Saturday, August 6, 2011

Summer Under the Stars 2011 -- Day Three Review: The Old Maid

No matter how wildly the theme of TCM's Summer Under Stars varies from year to year, one thing remains the same: they will always, without exception, devote a day to at least one of the following five actors: Katharine Hepburn, Bette Davis, James Stewart, Cary Grant, or Humphrey Bogart. (This year, they're featuring four, with only Hepburn left out.) The reasoning behind this is pretty obvious -- although TCM doesn't depend on advertising dollars to sustain itself, it does, like any television channel, depend on viewers, and the average person is more likely to stop and watch Katharine Hepburn in The Philadephia Story than, say, Maureen O'Sullivan in Anna Karenina, or even Greta Garbo in Anna Karenina. Garbo's name has survived; her visage, less so. In the case of the five actors mentioned above, their names and their faces have persevered, and all of them made films that even the most casual viewer might want to see: Woman of the Year; All About Eve; Vertigo; To Catch a Thief; Casablanca. They also all had personas bigger than themselves, personas that over the years made them into cultural icons, so that even a guy who typically doesn't like "old movies" might see Bogart's face and think, "This is going to be about gangsters. I'll watch it." As nice as it might be to have an entire month dedicated to people like Jean Gabin and Lon Chaney, viewership would almost certainly go down.
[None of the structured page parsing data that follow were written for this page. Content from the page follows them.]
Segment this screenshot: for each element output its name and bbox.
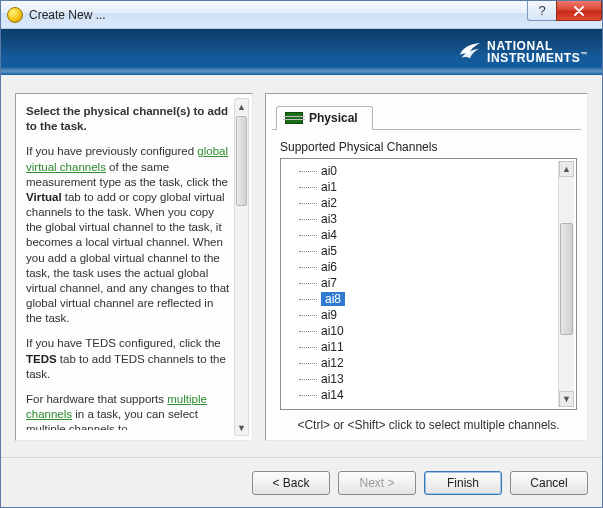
close-button[interactable] bbox=[556, 1, 602, 21]
channel-item-label: ai10 bbox=[321, 324, 344, 338]
channel-item-label: ai6 bbox=[321, 260, 337, 274]
cancel-button[interactable]: Cancel bbox=[510, 471, 588, 495]
tab-physical-label: Physical bbox=[309, 111, 358, 125]
channels-body: Supported Physical Channels ai0ai1ai2ai3… bbox=[266, 130, 587, 440]
ni-eagle-icon bbox=[459, 42, 481, 62]
help-text: Select the physical channel(s) to add to… bbox=[26, 104, 232, 430]
button-bar: < Back Next > Finish Cancel bbox=[1, 457, 602, 507]
channels-label: Supported Physical Channels bbox=[280, 140, 577, 154]
next-button[interactable]: Next > bbox=[338, 471, 416, 495]
help-paragraph-1: If you have previously configured global… bbox=[26, 144, 232, 326]
channel-item[interactable]: ai5 bbox=[287, 243, 556, 259]
channel-item[interactable]: ai6 bbox=[287, 259, 556, 275]
channel-item-label: ai7 bbox=[321, 276, 337, 290]
channel-item-label: ai12 bbox=[321, 356, 344, 370]
channel-item[interactable]: ai4 bbox=[287, 227, 556, 243]
dialog-window: Create New ... ? NATIONAL INSTRUMENTS™ bbox=[0, 0, 603, 508]
ni-logo: NATIONAL INSTRUMENTS™ bbox=[459, 40, 588, 64]
back-button[interactable]: < Back bbox=[252, 471, 330, 495]
scroll-thumb[interactable] bbox=[560, 223, 573, 335]
window-controls: ? bbox=[527, 1, 602, 21]
scroll-down-icon[interactable]: ▼ bbox=[559, 391, 574, 407]
content-area: Select the physical channel(s) to add to… bbox=[1, 75, 602, 457]
scroll-down-icon[interactable]: ▼ bbox=[235, 420, 248, 435]
help-heading: Select the physical channel(s) to add to… bbox=[26, 104, 232, 134]
help-button[interactable]: ? bbox=[527, 1, 557, 21]
channel-item[interactable]: ai2 bbox=[287, 195, 556, 211]
selection-hint: <Ctrl> or <Shift> click to select multip… bbox=[280, 410, 577, 434]
brand-banner: NATIONAL INSTRUMENTS™ bbox=[1, 29, 602, 75]
channel-item[interactable]: ai11 bbox=[287, 339, 556, 355]
channel-item-label: ai14 bbox=[321, 388, 344, 402]
chip-icon bbox=[285, 112, 303, 124]
finish-button[interactable]: Finish bbox=[424, 471, 502, 495]
channel-item[interactable]: ai9 bbox=[287, 307, 556, 323]
channel-item-label: ai4 bbox=[321, 228, 337, 242]
channel-item-label: ai5 bbox=[321, 244, 337, 258]
channel-item-label: ai9 bbox=[321, 308, 337, 322]
close-icon bbox=[573, 6, 585, 16]
channel-item[interactable]: ai12 bbox=[287, 355, 556, 371]
channels-list: ai0ai1ai2ai3ai4ai5ai6ai7ai8ai9ai10ai11ai… bbox=[287, 163, 556, 403]
help-paragraph-2: If you have TEDS configured, click the T… bbox=[26, 336, 232, 382]
channel-item-label: ai3 bbox=[321, 212, 337, 226]
help-scrollbar[interactable]: ▲ ▼ bbox=[234, 98, 249, 436]
scroll-up-icon[interactable]: ▲ bbox=[559, 161, 574, 177]
tab-strip: Physical bbox=[272, 100, 581, 130]
channel-item-label: ai8 bbox=[321, 292, 345, 306]
channels-listbox[interactable]: ai0ai1ai2ai3ai4ai5ai6ai7ai8ai9ai10ai11ai… bbox=[280, 158, 577, 410]
channel-item[interactable]: ai0 bbox=[287, 163, 556, 179]
titlebar: Create New ... ? bbox=[1, 1, 602, 29]
ni-brand-line2: INSTRUMENTS™ bbox=[487, 52, 588, 64]
scroll-up-icon[interactable]: ▲ bbox=[235, 99, 248, 114]
channel-item[interactable]: ai14 bbox=[287, 387, 556, 403]
channels-scrollbar[interactable]: ▲ ▼ bbox=[558, 161, 574, 407]
channel-item[interactable]: ai13 bbox=[287, 371, 556, 387]
channel-item-label: ai11 bbox=[321, 340, 344, 354]
channel-item[interactable]: ai7 bbox=[287, 275, 556, 291]
ni-wordmark: NATIONAL INSTRUMENTS™ bbox=[487, 40, 588, 64]
channel-item[interactable]: ai8 bbox=[287, 291, 556, 307]
scroll-thumb[interactable] bbox=[236, 116, 247, 206]
channel-item[interactable]: ai1 bbox=[287, 179, 556, 195]
channels-panel: Physical Supported Physical Channels ai0… bbox=[265, 93, 588, 441]
tab-physical[interactable]: Physical bbox=[276, 106, 373, 130]
channel-item[interactable]: ai3 bbox=[287, 211, 556, 227]
channel-item-label: ai0 bbox=[321, 164, 337, 178]
channel-item-label: ai1 bbox=[321, 180, 337, 194]
help-panel: Select the physical channel(s) to add to… bbox=[15, 93, 253, 441]
channel-item[interactable]: ai10 bbox=[287, 323, 556, 339]
app-icon bbox=[7, 7, 23, 23]
window-title: Create New ... bbox=[29, 8, 106, 22]
channel-item-label: ai13 bbox=[321, 372, 344, 386]
help-paragraph-3: For hardware that supports multiple chan… bbox=[26, 392, 232, 430]
channel-item-label: ai2 bbox=[321, 196, 337, 210]
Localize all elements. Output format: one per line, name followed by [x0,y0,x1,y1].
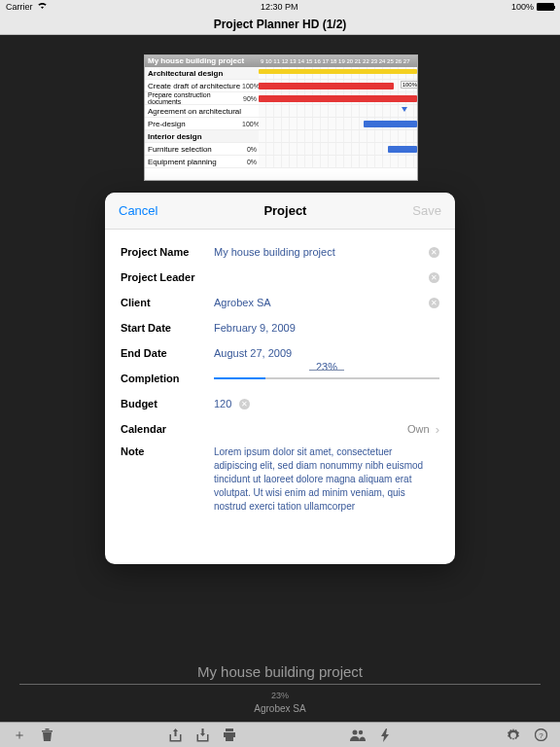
status-bar: Carrier 12:30 PM 100% [0,0,560,14]
gantt-row-label: Agreement on architectural [145,106,242,117]
bolt-icon[interactable] [377,728,393,743]
cancel-button[interactable]: Cancel [119,203,158,218]
clear-icon[interactable]: ✕ [239,399,250,409]
calendar-label: Calendar [121,423,214,435]
gear-icon[interactable] [506,728,521,743]
add-icon[interactable]: ＋ [12,728,27,743]
end-date-label: End Date [121,347,214,359]
svg-point-2 [511,733,515,737]
start-date-field[interactable]: February 9, 2009 [214,322,439,334]
summary-panel: My house building project 23% Agrobex SA [0,663,560,722]
project-leader-label: Project Leader [121,271,214,283]
clock: 12:30 PM [261,2,298,12]
svg-point-1 [359,729,363,733]
project-name-field[interactable]: My house building project✕ [214,246,439,258]
gantt-dates: 9 10 11 12 13 14 15 16 17 18 19 20 21 22… [259,55,417,67]
save-button[interactable]: Save [412,203,441,218]
import-icon[interactable] [194,728,210,743]
people-icon[interactable] [350,728,366,743]
trash-icon[interactable] [39,728,54,743]
budget-label: Budget [121,398,214,409]
print-icon[interactable] [222,728,237,743]
gantt-preview-card[interactable]: My house building project 23% 9 10 11 12… [144,54,418,181]
battery-pct: 100% [511,2,534,12]
page-title: Project Planner HD (1/2) [214,18,347,31]
project-modal: Cancel Project Save Project Name My hous… [105,193,455,564]
clear-icon[interactable]: ✕ [429,272,439,283]
svg-text:?: ? [539,731,543,740]
clear-icon[interactable]: ✕ [429,298,439,308]
gantt-title: My house building project [148,56,244,65]
help-icon[interactable]: ? [533,728,548,743]
completion-slider[interactable]: 23% [214,369,439,388]
clear-icon[interactable]: ✕ [429,247,439,258]
gantt-row-label: Furniture selection [145,144,242,155]
share-icon[interactable] [167,728,183,743]
summary-title: My house building project [19,663,541,685]
battery-icon [537,3,554,11]
end-date-field[interactable]: August 27, 2009 [214,347,439,359]
nav-bar: Project Planner HD (1/2) [0,14,560,35]
wifi-icon [37,2,48,12]
gantt-row-label: Equipment planning [145,157,242,167]
gantt-row-label: Pre-design [145,119,242,129]
client-label: Client [121,297,214,308]
calendar-field[interactable]: Own› [214,422,439,437]
summary-pct: 23% [0,691,560,700]
start-date-label: Start Date [121,322,214,334]
gantt-row-label: Architectural design [145,68,242,79]
completion-pct: 23% [316,361,337,373]
gantt-row-label: Interior design [145,131,242,142]
note-field[interactable]: Lorem ipsum dolor sit amet, consectetuer… [214,445,439,514]
gantt-row-label: Prepare construction documents [145,90,242,106]
gantt-row-label: Create draft of architecture [145,81,242,91]
svg-point-0 [353,729,358,734]
client-field[interactable]: Agrobex SA✕ [214,297,439,308]
project-name-label: Project Name [121,246,214,258]
chevron-right-icon: › [436,422,439,437]
carrier-label: Carrier [6,2,33,12]
modal-title: Project [263,203,306,218]
note-label: Note [121,445,214,457]
budget-field[interactable]: 120✕ [214,398,439,409]
bottom-toolbar: ＋ ? [0,722,560,747]
completion-label: Completion [121,373,214,384]
summary-client: Agrobex SA [0,703,560,714]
Which is not to say I'm disappointed they dedicated the third day of August to Bette Davis. I never mention Davis when asked about my favorite classic actors, but that's only because I assume that liking her is a given. Of course I like Bette Davis. Most people like Bette Davis. (I say "most" because I, for one, would not want to be lumped into the assertion that "everybody" likes Cary Grant, or "everybody" likes Gene Kelly.) I would say that Davis is my favorite of the actors listed above, and when I sit down to watch one of her movies, I feel safe in assuming that she'll be good in it and that, at the very least, I'll be entertained.

The Old Maid does nothing to dispute that assumption. Adapted from a short story by Edith Wharton, it tells the story of two cousins, Charlotte and Delia (Davis and Miriam Hopkins), looking for husbands during the early days of the Civil War. Delia marries for money, setting herself up comfortably for life, but when Charlotte becomes pregnant by one of Delia's former suitors, she finds her own chances for marriage greatly diminished (the former suitor, of course, falls victim to one of the great classic film plot devices and DIES IN THE WAR.) The rest of the story is typical women's film fare: Charlotte attempts to raise her daughter Tina on her own, but knowing she is setting up the child to be shunned by society, she eventually moves in with her cousin and allows Delia to become Tina's mother, relegating herself to the position of the old maid aunt. Commence Charlotte's tableau of self-sacrifice.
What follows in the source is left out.